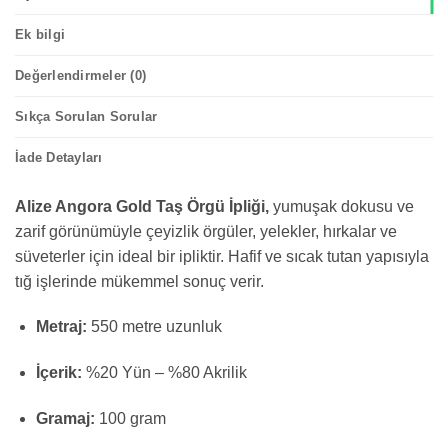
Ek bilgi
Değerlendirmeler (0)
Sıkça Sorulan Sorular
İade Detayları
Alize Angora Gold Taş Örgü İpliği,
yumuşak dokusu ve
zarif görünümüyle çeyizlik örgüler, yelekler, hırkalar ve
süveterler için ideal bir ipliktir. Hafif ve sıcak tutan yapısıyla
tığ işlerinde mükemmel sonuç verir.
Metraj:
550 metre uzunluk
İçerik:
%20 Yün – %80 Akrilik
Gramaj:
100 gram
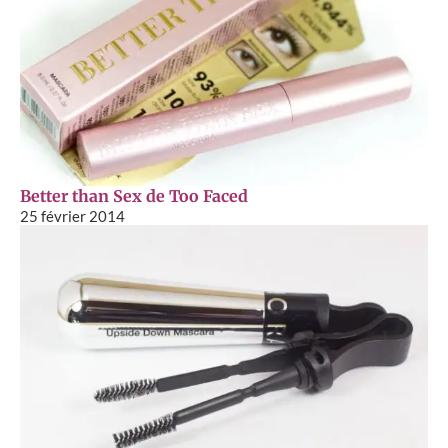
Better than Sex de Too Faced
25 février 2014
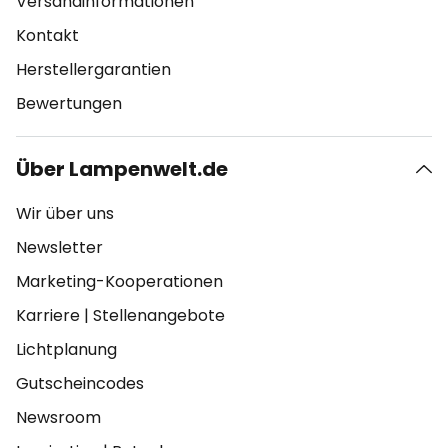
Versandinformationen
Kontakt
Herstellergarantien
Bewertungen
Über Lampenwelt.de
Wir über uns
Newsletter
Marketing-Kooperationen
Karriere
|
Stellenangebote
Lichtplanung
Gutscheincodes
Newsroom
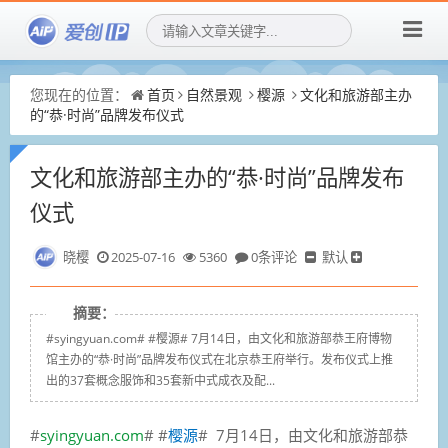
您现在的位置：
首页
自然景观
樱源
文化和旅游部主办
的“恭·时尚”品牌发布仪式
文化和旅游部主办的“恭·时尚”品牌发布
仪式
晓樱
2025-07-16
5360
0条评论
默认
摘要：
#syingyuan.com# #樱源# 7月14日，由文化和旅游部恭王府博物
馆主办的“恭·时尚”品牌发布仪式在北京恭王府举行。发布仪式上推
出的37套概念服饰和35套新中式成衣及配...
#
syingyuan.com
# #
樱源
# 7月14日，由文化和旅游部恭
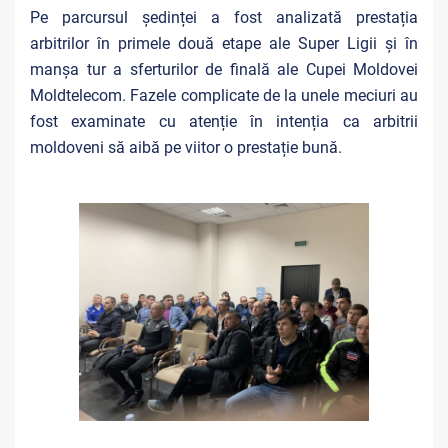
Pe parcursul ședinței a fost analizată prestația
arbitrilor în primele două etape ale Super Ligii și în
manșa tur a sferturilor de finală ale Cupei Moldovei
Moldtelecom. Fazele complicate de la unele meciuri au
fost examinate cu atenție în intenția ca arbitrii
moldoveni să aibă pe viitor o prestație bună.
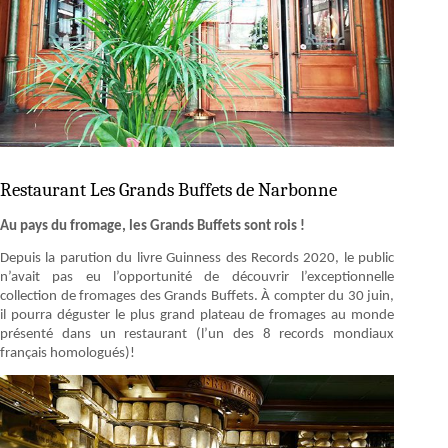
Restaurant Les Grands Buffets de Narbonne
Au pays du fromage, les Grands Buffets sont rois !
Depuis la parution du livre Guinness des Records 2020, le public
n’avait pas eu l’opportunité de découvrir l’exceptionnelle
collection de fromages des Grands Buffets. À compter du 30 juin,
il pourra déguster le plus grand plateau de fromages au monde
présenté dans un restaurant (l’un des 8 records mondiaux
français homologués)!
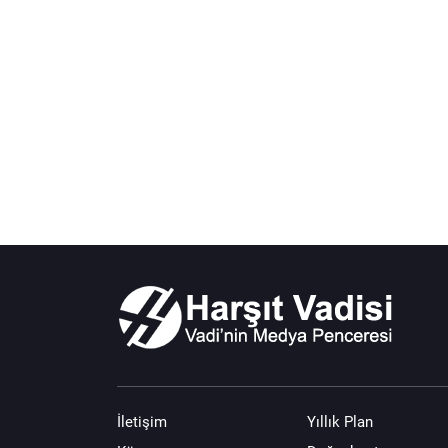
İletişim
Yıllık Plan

■ ■ ■ ■

→ WORK ITEM
Drop every image, please, and write out the data above exactly as shown.

→ RESPONSE FOR THIS EXERCISE
Ek bilgi
Değerlendirmeler (0)
Sıkça Sorulan Sorular
İade Detayları
Alize Angora Gold Taş Örgü İpliği,
yumuşak dokusu ve
zarif görünümüyle çeyizlik örgüler, yelekler, hırkalar ve
süveterler için ideal bir ipliktir. Hafif ve sıcak tutan yapısıyla
tığ işlerinde mükemmel sonuç verir.
Metraj:
550 metre uzunluk
İçerik:
%20 Yün – %80 Akrilik
Gramaj:
100 gram
Better than Sex de Too Faced
25 février 2014
Versandinformationen
Kontakt
Herstellergarantien
Bewertungen
Über Lampenwelt.de
Wir über uns
Newsletter
Marketing-Kooperationen
Karriere
|
Stellenangebote
Lichtplanung
Gutscheincodes
Newsroom
您现在的位置：
首页
自然景观
樱源
文化和旅游部主办
的“恭·时尚”品牌发布仪式
文化和旅游部主办的“恭·时尚”品牌发布
仪式
晓樱
2025-07-16
5360
0条评论
默认
摘要：
#syingyuan.com# #樱源# 7月14日，由文化和旅游部恭王府博物
馆主办的“恭·时尚”品牌发布仪式在北京恭王府举行。发布仪式上推
出的37套概念服饰和35套新中式成衣及配...
#
syingyuan.com
# #
樱源
# 7月14日，由文化和旅游部恭
Pe parcursul ședinței a fost analizată prestația
arbitrilor în primele două etape ale Super Ligii și în
manșa tur a sferturilor de finală ale Cupei Moldovei
Moldtelecom. Fazele complicate de la unele meciuri au
fost examinate cu atenție în intenția ca arbitrii
moldoveni să aibă pe viitor o prestație bună.
Restaurant Les Grands Buffets de Narbonne
Au pays du fromage, les Grands Buffets sont rois !
Depuis la parution du livre Guinness des Records 2020, le public
n’avait pas eu l’opportunité de découvrir l’exceptionnelle
collection de fromages des Grands Buffets. À compter du 30 juin,
il pourra déguster le plus grand plateau de fromages au monde
présenté dans un restaurant (l’un des 8 records mondiaux
français homologués)!
İletişim
Yıllık Plan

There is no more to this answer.